Anne Teresa De Keersmaeker partage sa chorégraphie avec le vieux tube “Je ne t’ai jamais promis une roseraie” de Lynn Anderson. Sonates mystérieuses/ pour Rosa en trois parties. Un choc majeur avec la musique du compositeur baroque Heinrich Ignaz Franz Biber, après qui Sonates de Rosenkranz le titre de la chorégraphie fait référence. Non, ce n’est pas une roseraie, exemple d’esthétisme et d’harmonie facile à digérer, cette œuvre en quinze parties d’un peu moins de deux heures et demie. Cela inclut le réaccordage et le réaccordage constants du violon baroque par Amandine Beyer, qui dirige la formation de cinq musiciens Gli Incogniti. Soit dit en passant, voter est une pure nécessité ; le son « authentique » n’est pas toujours agréable à l’oreille.

Les compositions complexes de Biber sont dérivées des danses folkloriques telles que les gigues, les allemandes et les courantes et forment, comme toujours chez De Keersmaeker, l’inspiration et le point de départ structurel de la chorégraphie. Seul le bon auditeur/spectateur soupçonne quelque chose des mystères de la vie de la Vierge Marie, comme la naissance et la crucifixion de Jésus, ou l’Assomption de Marie.

Thèmes d’éventail

Plus importante est la forme de la chorégraphie pour généralement cinq, au total sept danseurs, qui, comme un chapelet, est de nature cyclique, avec des thèmes qui se déploient constamment. Avec un bras tendu ou un corps penché en avant, la gravité crée l’élan pour des combinaisons de foulées simples, de sauts et de sauts. Se développant sous forme de canon ou de fugue sous la bande métallique en constante évolution qui pend au-dessus de la scène, produisant un éclairage indirect pictural.
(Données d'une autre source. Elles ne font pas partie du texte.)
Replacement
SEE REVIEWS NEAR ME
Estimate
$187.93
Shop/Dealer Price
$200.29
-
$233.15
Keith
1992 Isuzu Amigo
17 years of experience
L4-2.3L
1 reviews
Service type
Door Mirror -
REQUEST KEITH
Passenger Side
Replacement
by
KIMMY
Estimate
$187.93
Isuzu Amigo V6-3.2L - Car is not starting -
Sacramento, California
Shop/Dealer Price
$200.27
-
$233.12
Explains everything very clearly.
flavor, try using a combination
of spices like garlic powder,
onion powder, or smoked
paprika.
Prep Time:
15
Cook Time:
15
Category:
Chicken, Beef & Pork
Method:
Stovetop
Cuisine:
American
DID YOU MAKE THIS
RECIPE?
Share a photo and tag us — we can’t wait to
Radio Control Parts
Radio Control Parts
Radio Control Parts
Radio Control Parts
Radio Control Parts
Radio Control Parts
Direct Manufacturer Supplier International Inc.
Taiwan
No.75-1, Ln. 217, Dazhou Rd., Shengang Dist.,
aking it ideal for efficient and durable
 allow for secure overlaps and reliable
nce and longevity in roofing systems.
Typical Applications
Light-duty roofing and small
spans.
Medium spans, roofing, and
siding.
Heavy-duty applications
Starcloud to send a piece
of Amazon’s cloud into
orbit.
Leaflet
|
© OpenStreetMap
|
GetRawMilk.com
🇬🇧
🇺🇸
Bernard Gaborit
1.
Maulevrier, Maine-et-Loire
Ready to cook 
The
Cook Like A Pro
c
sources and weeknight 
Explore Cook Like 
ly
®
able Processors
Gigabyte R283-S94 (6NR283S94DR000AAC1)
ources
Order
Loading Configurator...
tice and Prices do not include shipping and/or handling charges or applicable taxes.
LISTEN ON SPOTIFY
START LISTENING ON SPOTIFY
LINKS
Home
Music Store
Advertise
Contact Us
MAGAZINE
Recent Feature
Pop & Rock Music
Le cyclique revient également sous la forme circulaire fréquemment utilisée, par exemple avec six danseurs qui font leurs rondes à la suite comme l’aiguille d’une horloge ou d’un cadran solaire. Ils courent souvent des parcours de cercles plus grands et plus petits, qui se replient les uns autour des autres comme des pétales de rose. Parfois, le lien entre la musique et la danse est clair, mais malgré la manière cohérente dont De Keersmaeker a lié chaque pas, chaque geste à la composition de Biber, une impression d’arbitraire est souvent créée, et à cause de la longueur aussi d’une certaine autosatisfaction . L’attention décline, la fatigue canon s’installe et les nombreux tours arrière, agrémentés de petits détails, peuvent conduire à des associations avec le style libre obligatoire en patinage artistique.

La tentation de fermer les yeux et de se contenter d’écouter les musiciens de Gli Incogniti est grande, surtout après une “fausse” fin qui déchaîne des applaudissements enthousiastes.

Après quoi la pièce continue pendant un certain temps. Avec la passacaille flamboyante, murmurante et chantante, Beyer clôt le morceau en solo et avec passion.